We may need additional financing, which may be difficult to obtain. Our failure to obtain necessary financing or doing so on unattractive terms could adversely affect our business and operations.

        We will require substantial funds to conduct research and development, including preclinical testing and clinical trials of our potential products. We will also require substantial funds to meet our obligations to our collaborators and maximize the prospective benefits to us from our alliances, manufacture and market products and services that are approved for commercial sale, including INTEGRILIN® (eptifibatide) Injection and VELCADE® (bortezomib) for Injection, and meet our debt service obligations. Additional financing may not be available when we need it or may not be available on favorable terms.

        If we are unable to obtain adequate funding on a timely basis, we may have to delay or curtail our research and development programs or our product commercialization activities. We could be required to seek funds through arrangements with collaborators or others that may require us to relinquish rights to certain of our technologies, product candidates or products which we would otherwise pursue on our own.

Our indebtedness and debt service obligations may adversely affect our cash flow and otherwise negatively affect our operations.

        At December 31, 2003, we had approximately $105.5 million of outstanding convertible debt and $102.3 million of capital lease obligations. During each of the last five years, our earnings were insufficient to cover our fixed charges. We will be required to make interest payments on our outstanding convertible notes totaling approximately $19.5 million over the next three years, assuming our convertible debt remains outstanding until maturity and we will be required to make interest payments on our capital lease obligations totaling approximately $9.6 million over the next three years.

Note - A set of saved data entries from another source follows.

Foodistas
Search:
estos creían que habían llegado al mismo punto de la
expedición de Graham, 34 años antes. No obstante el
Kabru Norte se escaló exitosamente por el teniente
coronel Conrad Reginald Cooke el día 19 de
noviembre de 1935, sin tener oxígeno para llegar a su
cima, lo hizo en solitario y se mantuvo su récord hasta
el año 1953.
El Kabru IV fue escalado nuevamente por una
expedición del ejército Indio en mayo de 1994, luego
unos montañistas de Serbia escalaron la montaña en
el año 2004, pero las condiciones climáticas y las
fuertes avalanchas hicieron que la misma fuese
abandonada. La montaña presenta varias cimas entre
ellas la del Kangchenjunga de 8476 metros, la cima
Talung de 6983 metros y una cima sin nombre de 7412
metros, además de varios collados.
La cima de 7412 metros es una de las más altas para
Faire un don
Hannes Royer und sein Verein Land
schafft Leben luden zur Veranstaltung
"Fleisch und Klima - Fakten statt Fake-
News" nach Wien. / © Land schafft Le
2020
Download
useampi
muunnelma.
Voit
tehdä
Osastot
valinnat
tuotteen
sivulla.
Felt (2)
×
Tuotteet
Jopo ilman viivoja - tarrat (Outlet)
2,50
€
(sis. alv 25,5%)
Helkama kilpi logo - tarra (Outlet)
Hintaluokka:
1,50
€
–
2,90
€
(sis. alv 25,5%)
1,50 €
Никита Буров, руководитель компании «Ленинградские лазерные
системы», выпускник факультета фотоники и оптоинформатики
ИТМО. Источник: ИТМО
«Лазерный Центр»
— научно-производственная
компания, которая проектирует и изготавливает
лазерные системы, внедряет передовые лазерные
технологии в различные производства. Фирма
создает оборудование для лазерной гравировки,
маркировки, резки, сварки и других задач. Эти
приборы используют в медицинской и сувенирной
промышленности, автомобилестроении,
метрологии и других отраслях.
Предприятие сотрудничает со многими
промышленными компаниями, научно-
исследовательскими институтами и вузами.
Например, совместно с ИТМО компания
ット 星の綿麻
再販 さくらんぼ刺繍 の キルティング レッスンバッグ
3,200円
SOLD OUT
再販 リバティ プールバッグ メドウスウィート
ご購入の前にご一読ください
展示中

        We may in the future incur additional indebtedness, including long-term debt, credit lines and property and equipment financings to finance capital expenditures. We intend to satisfy our current and future debt service obligations from cash generated by our operations, our existing cash and investments and, in the case of principal payments at maturity, funds from external sources. We may not have sufficient funds and we may be unable to arrange for additional financing to satisfy our principal or interest payment obligations when those obligations become due. Funds from external sources may not be available on acceptable terms, or at all.